[Extracted page text data]
______

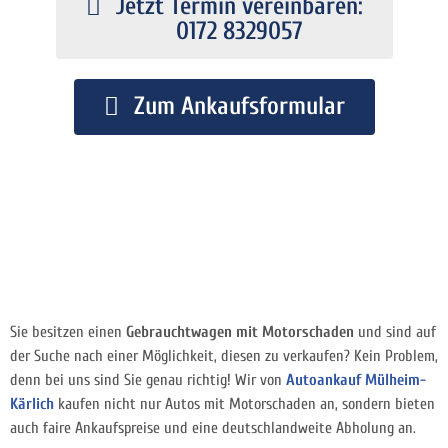
Jetzt Termin vereinbaren:
0172 8329057
Zum Ankaufsformular
Sie besitzen einen
Gebrauchtwagen mit Motorschaden
und sind auf
der Suche nach einer Möglichkeit, diesen zu verkaufen? Kein Problem,
denn bei uns sind Sie genau richtig! Wir von
Autoankauf Mülheim-
Kärlich
kaufen nicht nur Autos mit Motorschaden an, sondern bieten
auch faire Ankaufspreise und eine deutschlandweite Abholung an.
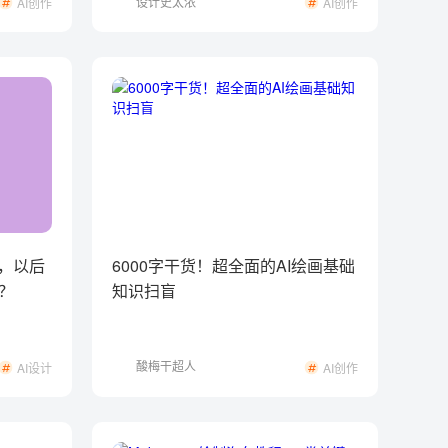
设计史太浓
AI创作
AI创作
性，以后
6000字干货！超全面的AI绘画基础
？
知识扫盲
酸梅干超人
AI设计
AI创作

______

Work instruction
Give back the data verbatim. The pictures are not part of the copy.

Task answer
Jetzt Termin vereinbaren:
0172 8329057
Zum Ankaufsformular
Sie besitzen einen
Gebrauchtwagen mit Motorschaden
und sind auf
der Suche nach einer Möglichkeit, diesen zu verkaufen? Kein Problem,
denn bei uns sind Sie genau richtig! Wir von
Autoankauf Mülheim-
Kärlich
kaufen nicht nur Autos mit Motorschaden an, sondern bieten
auch faire Ankaufspreise und eine deutschlandweite Abholung an.
设计史太浓
AI创作
AI创作
性，以后
6000字干货！超全面的AI绘画基础
？
知识扫盲
酸梅干超人
AI设计
AI创作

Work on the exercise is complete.